Herrgott, was gibt es? Was machst du dort unten?«
»Komm bitte herunter, Maria!«
Der Schopf verschwand, der Laden schloss sich
wieder. Wie dumm, das verzögerte die Rettung der anderen! Luzia
konnte es nicht erwarten, sie alle herauszuführen. Sie wandte sich
zur Hausecke, um Maria am Eingang abzufangen, da klapperte schon
wieder oben der Laden.
»Gnädige Frau, bitte!« Maria schaute erneut
heraus. Luzia ging zurück und sah zu ihr hoch. »Frau Luzia, die Tür
ist verschlossen. Ich kann nicht herunterkommen.«
Siedend heiß fiel Luzia ein, was Elße berichtet
hatte: Nachts schloss Mechthild die Tür zum Schlafsaal ab, und
genauso hatte der Apotheker es auch gehalten. Was nun? Wie Luzia
Mechthild kannte, war auch die Tür zum Schlafsaal so massiv, dass
keines der Mädchen sie aufbrechen konnte. Und wenn Luzia
hochkletterte und das Schloss mit ihrem Dietrich öffnete?
Nein, unmöglich. Sie war die gnädige Frau, die
Gattin des Gelehrten, die Gebieterin des Herrenhauses, da durfte sie
nicht die Fassade erklimmen und Diebeswerkzeug benutzen!

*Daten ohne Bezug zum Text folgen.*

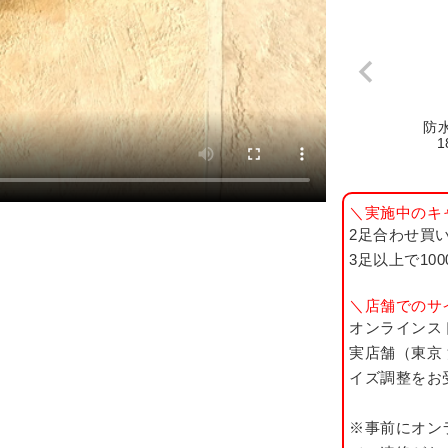
防
1
＼実施中のキ
2足合わせ買い
3足以上で10
＼店舗でのサ
オンラインス
実店舗（東京
イズ調整をお
※事前にオン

»Bleib, wo du bist, Maria. Ich hole eine Leiter.
Geh auf keinen Fall fort. Schwöre es mir!«
Verständnislos schüttelte die Braunhaarige den
Kopf, dann nickte sie. »Gerne, Frau Luzia. Ich warte hier.«
Inständig hoffte Luzia, dass Maria es tatsächlich
tat, denn sie hatte keine Lust, auf einem wackeligen Gestänge
herumzuturnen, um den Laden aufzubrechen. In dem Schuppen mit dem
Handwagen gab es eine Leiter, gut versteckt, um nicht als
Belagerungswerkzeug missbraucht zu werden. Allmählich machte sie
sich Sorgen, ob sie es rechtzeitig schaffte, alle Mädchen zu retten,
doch sie tröstete sich mit Mechthilds Vorkehrungen. Die Tür
zwischen Anbau und Haupthaus war so massiv wie die Eingangstüren. Es
würde einige Zeit dauern, bis ein Feuer durch die hindurchbrach.